Anthropic published a new deep-dive on how AI can break the long-standing cost barrier to modernizing COBOL systems, arguing that the “understand the legacy first” phase used to be more expensive than rewriting—until AI flipped that equation. (Source)
COBOL still runs critical infrastructure across finance, airlines, and government, and Anthropic cites estimates that it processes ~95% of ATM transactions in the U.S. The bigger issue: the experts are retiring, documentation is outdated, and decades of patches have embedded business logic directly inside production code.
The post highlights that AI can automate large chunks of exploration and analysis—mapping program entry points, tracing execution paths, surfacing hidden dependencies (shared data structures, file ops, initialization sequences), and generating workflow documentation by following data from input to output. This is the work that previously required “armies of consultants” over long timelines.

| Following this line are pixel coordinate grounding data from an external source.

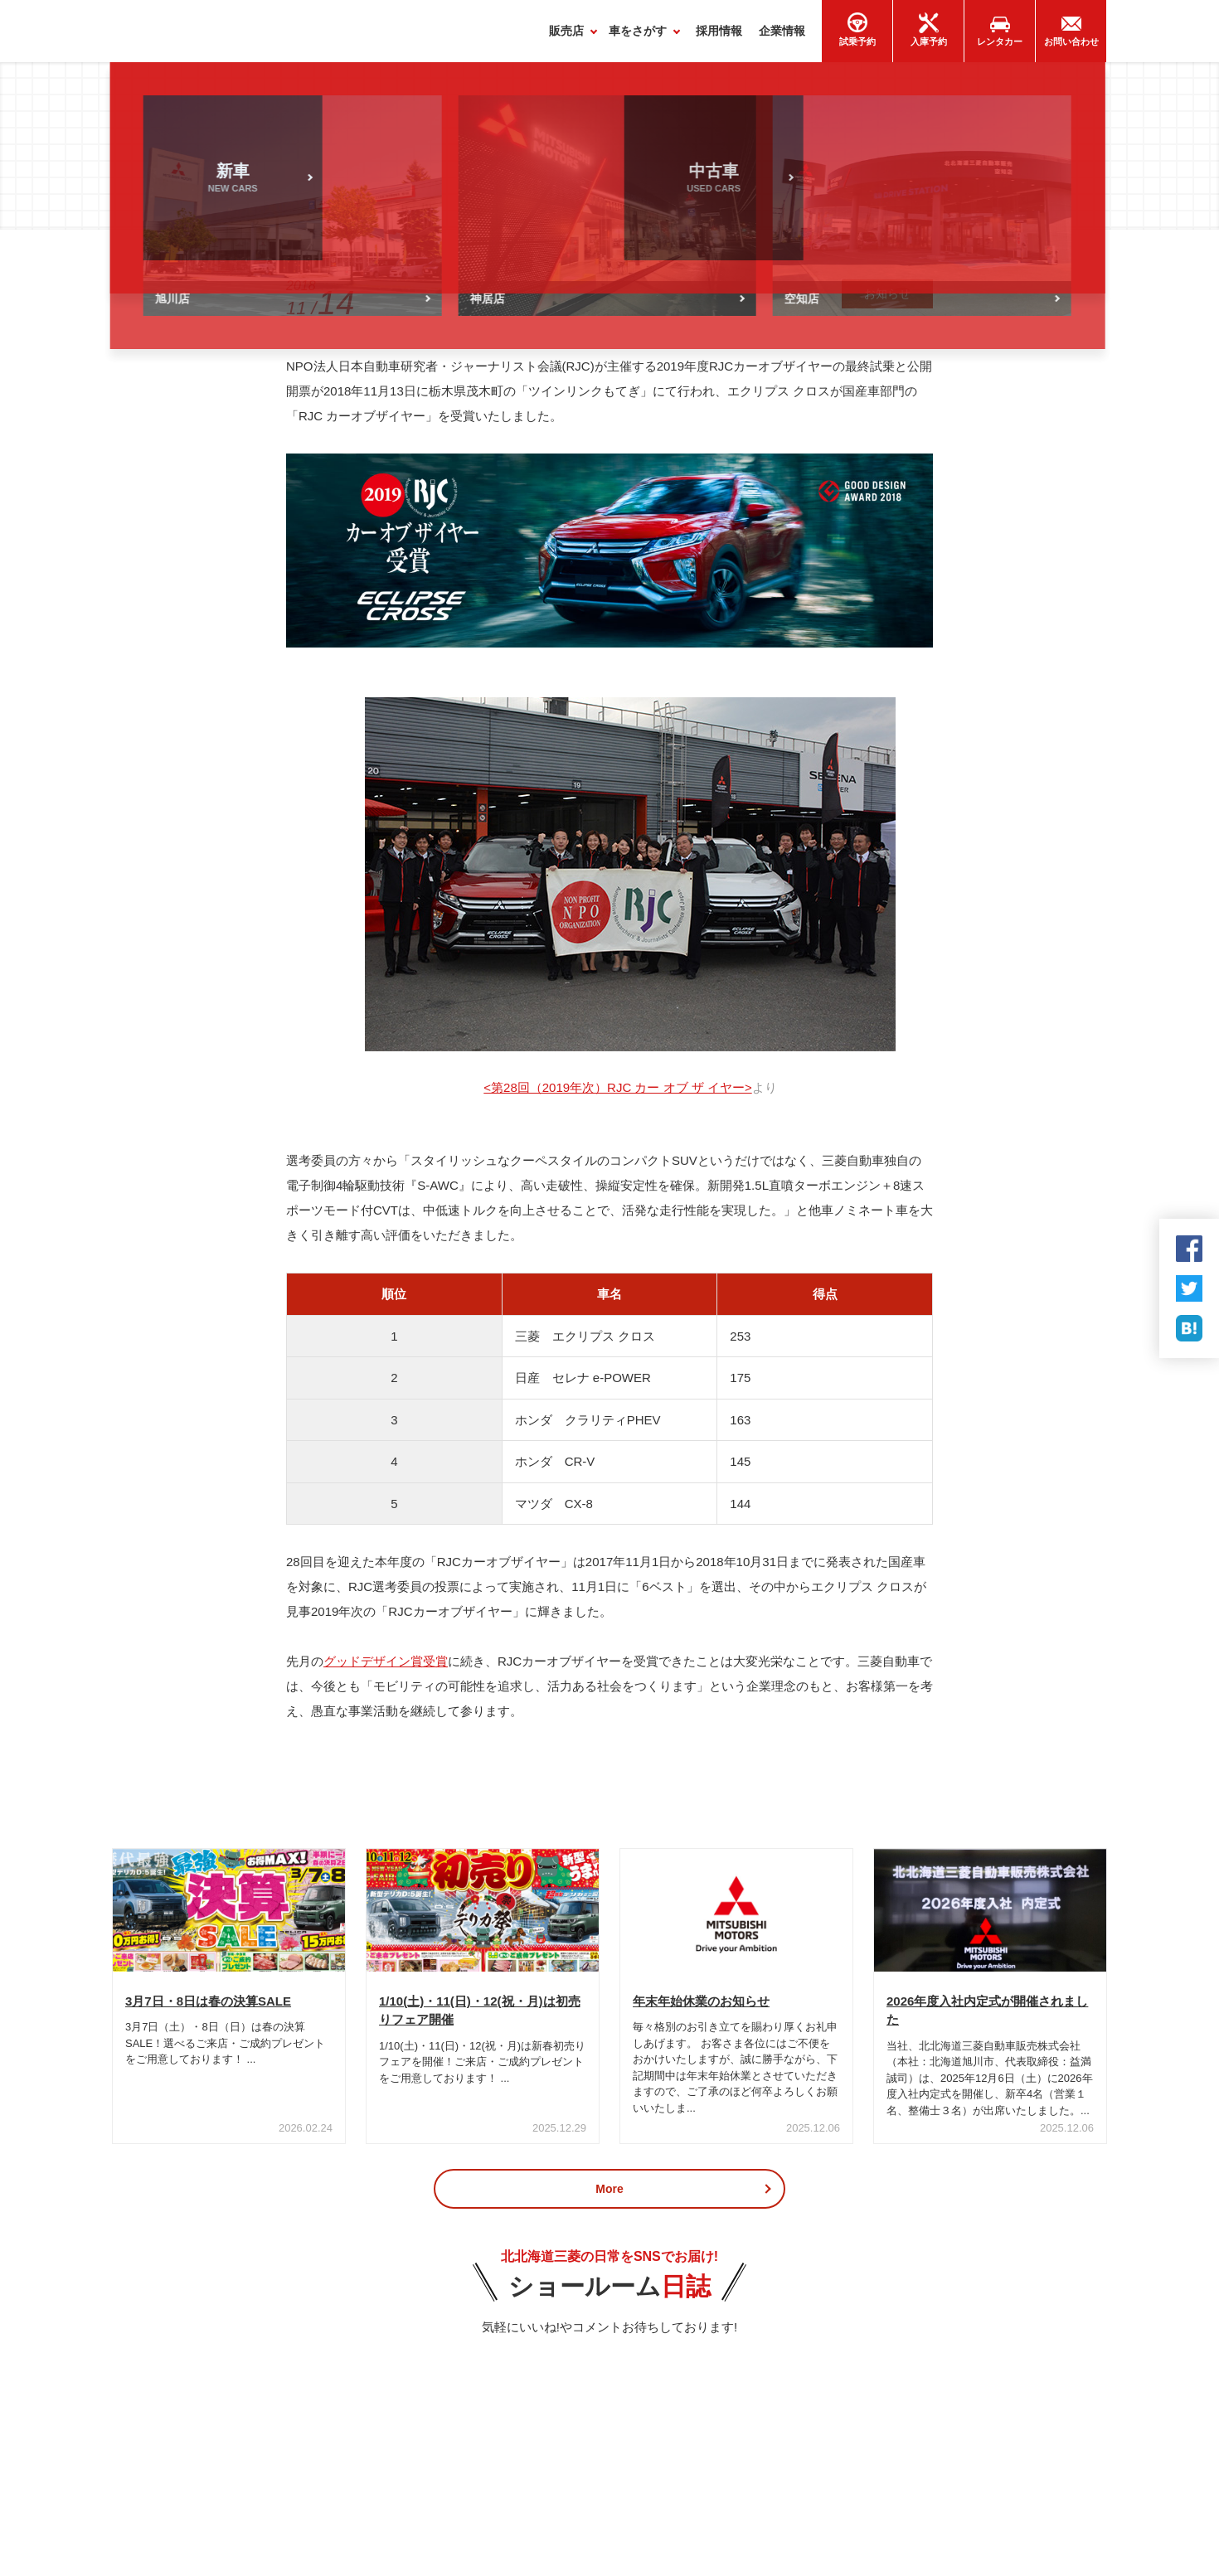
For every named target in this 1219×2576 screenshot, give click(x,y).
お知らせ (887, 302)
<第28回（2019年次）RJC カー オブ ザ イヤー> (617, 1096)
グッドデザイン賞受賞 (385, 1669)
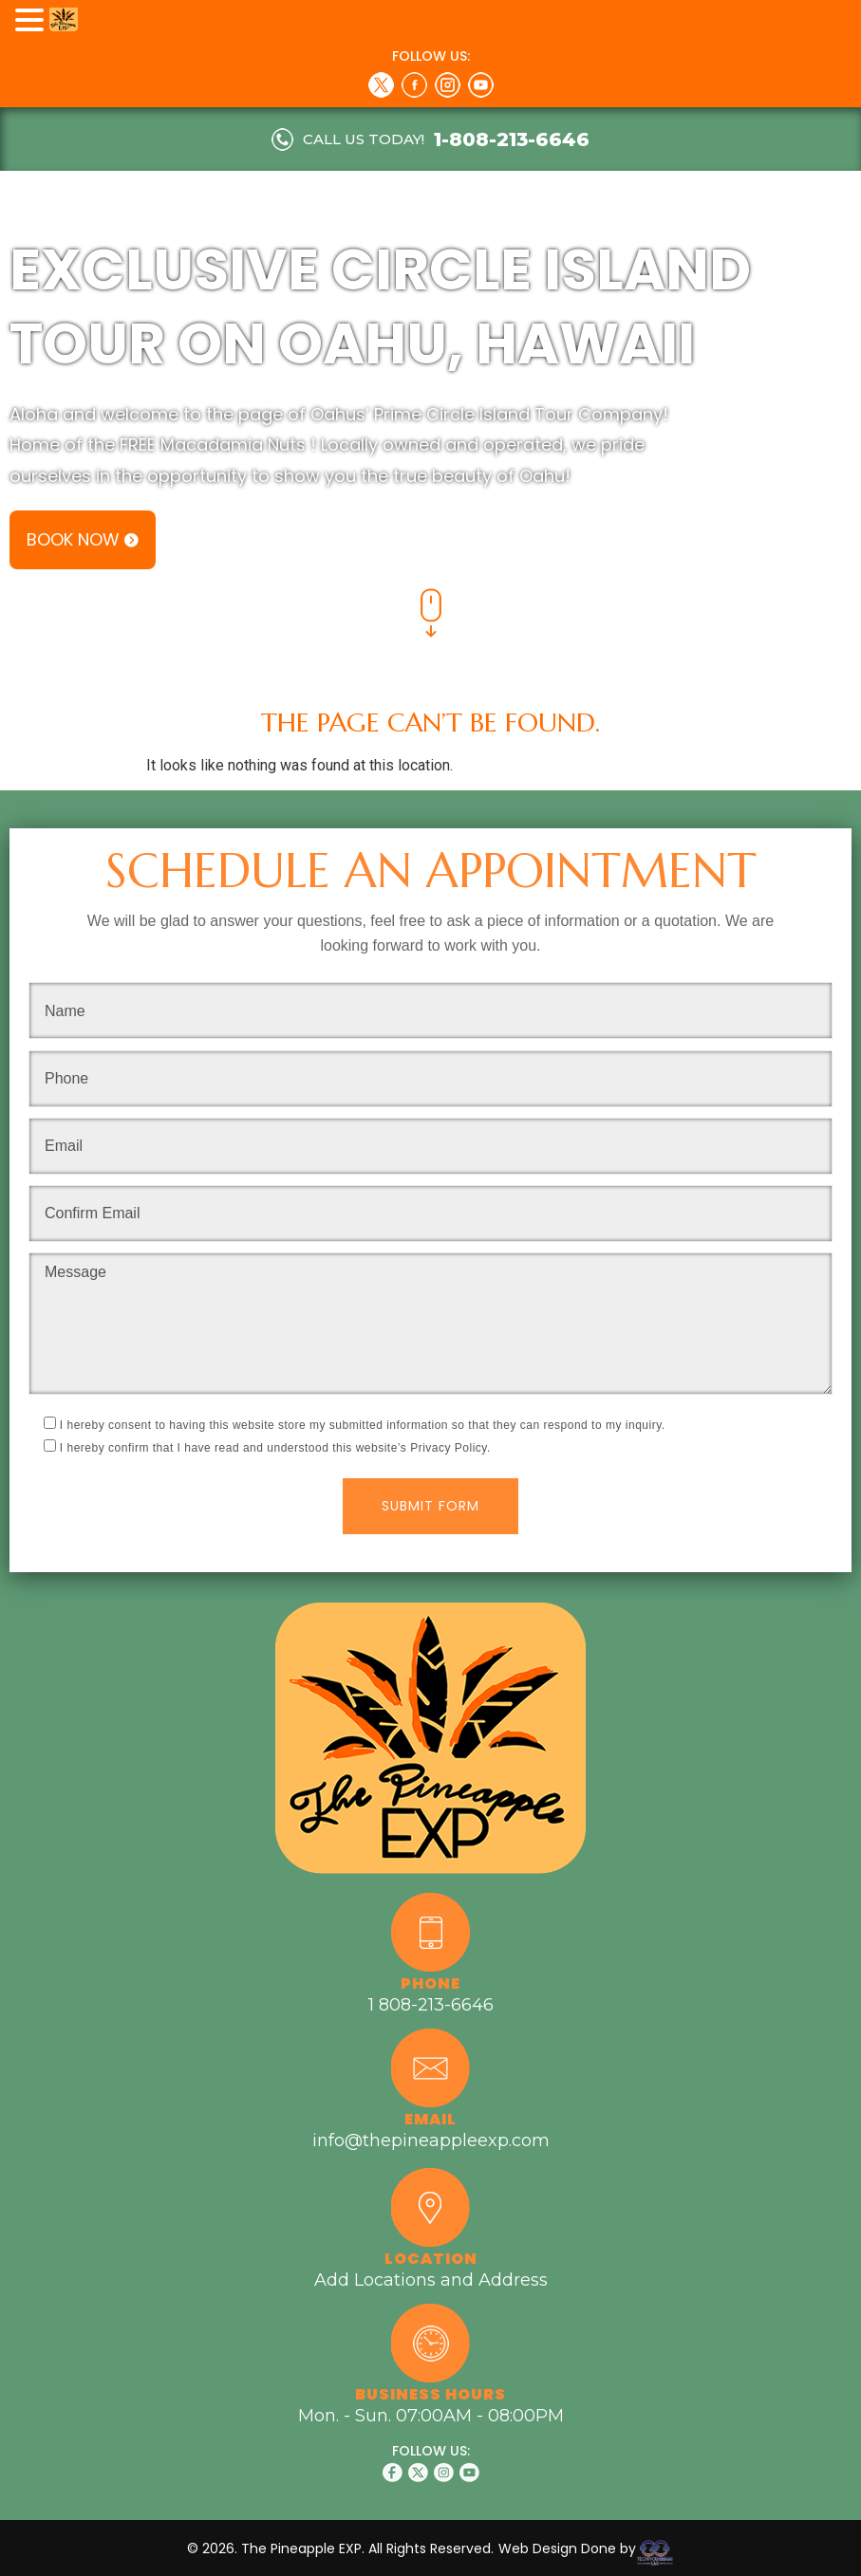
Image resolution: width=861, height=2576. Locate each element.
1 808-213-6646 (431, 2004)
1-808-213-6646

Anthropic’s recommended approach is incremental: (1) AI-assisted discovery and dependency mapping, (2) risk/opportunity analysis to identify safe early targets, (3) human-led planning for architecture + compliance + priorities, then (4) component-by-component implementation with continuous testing to ensure modernized outputs match legacy behavior. The promise is fewer “big bang” migrations and more controlled, testable transitions.
If AI can reliably compress discovery + documentation + risk analysis, modernization becomes a repeatable engineering workflow instead of a multi-year consulting project—unlocking upgrades to systems that still run huge parts of the real economy.